免疫学:小児におけるB細胞インプリンティングはヘマグルチニンのストークに対する抗体を妨げる
Nature 653, 8114 doi: 10.1038/s41586-026-10248-6
免疫インプリンティング、あるいは抗原原罪とは、関連する(しばしば進化している)病原体への曝露の際に、免疫系がその最初の応答を優先的にリコールする現象である。インプリンティングはワクチン開発に重要な意味合いを持つにもかかわらず、その原因は明らかにされていない。本研究で我々は、インフルエンザAウイルスによるインプリンティングの基盤と影響を明らかにするために、H1N1株とH3N2株という異なるインフルエンザウイルスに連続的に初感染した後の幼少児におけるB細胞応答の特徴を明らかにした。
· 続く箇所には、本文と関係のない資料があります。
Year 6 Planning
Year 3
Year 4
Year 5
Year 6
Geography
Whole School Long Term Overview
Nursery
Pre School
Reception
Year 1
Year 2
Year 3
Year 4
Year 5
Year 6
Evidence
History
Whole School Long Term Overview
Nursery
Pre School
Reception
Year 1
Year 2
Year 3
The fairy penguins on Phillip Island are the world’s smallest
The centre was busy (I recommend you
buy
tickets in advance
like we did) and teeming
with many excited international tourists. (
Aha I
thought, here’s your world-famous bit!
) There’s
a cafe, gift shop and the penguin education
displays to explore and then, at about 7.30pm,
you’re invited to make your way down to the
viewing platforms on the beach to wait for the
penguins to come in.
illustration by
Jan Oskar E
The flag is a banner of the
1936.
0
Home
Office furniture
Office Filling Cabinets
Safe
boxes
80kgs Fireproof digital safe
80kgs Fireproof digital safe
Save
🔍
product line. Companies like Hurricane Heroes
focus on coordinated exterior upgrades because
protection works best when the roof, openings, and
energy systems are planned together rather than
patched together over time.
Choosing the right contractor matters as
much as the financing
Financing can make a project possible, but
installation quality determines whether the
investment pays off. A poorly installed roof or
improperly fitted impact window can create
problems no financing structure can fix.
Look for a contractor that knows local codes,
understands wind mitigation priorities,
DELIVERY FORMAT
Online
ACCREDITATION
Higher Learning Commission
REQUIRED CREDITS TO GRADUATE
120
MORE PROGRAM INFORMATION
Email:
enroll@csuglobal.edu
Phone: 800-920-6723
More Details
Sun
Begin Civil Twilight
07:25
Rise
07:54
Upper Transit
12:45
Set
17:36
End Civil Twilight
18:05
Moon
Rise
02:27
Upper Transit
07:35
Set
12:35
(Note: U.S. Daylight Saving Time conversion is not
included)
小児は、一次応答である点以外は、成人と同様のB細胞応答を示した。成人のB細胞は一般的に、より定型的で変異した免疫グロブリン遺伝子を用いて過去の株と交差反応し、これは、顕著なホモサブタイプインプリンティングを示している。小児では、連続したヘテロサブタイプ初回感染後、記憶B細胞の最大6%がH1/H3交差反応性を示し、広域防御ワクチンの候補に対する主要な標的である高度に保存されたストーク中央部のエピトープに結合した。これらのB細胞の90%以上は、インプリンティングをもたらしたH3N2株に対してより高い親和性を持ち、その結果、H1N1株に対する反応の幅と中和能が低下した。機構的には、インプリンティングを生じさせたH3株と罹患したH1株は、ストークエピトープ内に、わずか1つの原子団の違いにもかかわらず反応性のほぼ普遍的な変化の中心となる共通の残基変化(D46N)を有していた。結論として、インフルエンザウイルスによるインプリンティングは、保存された重要なエピトープに対する記憶リコール応答のほぼ全体に有害な変化を引き起こし得る。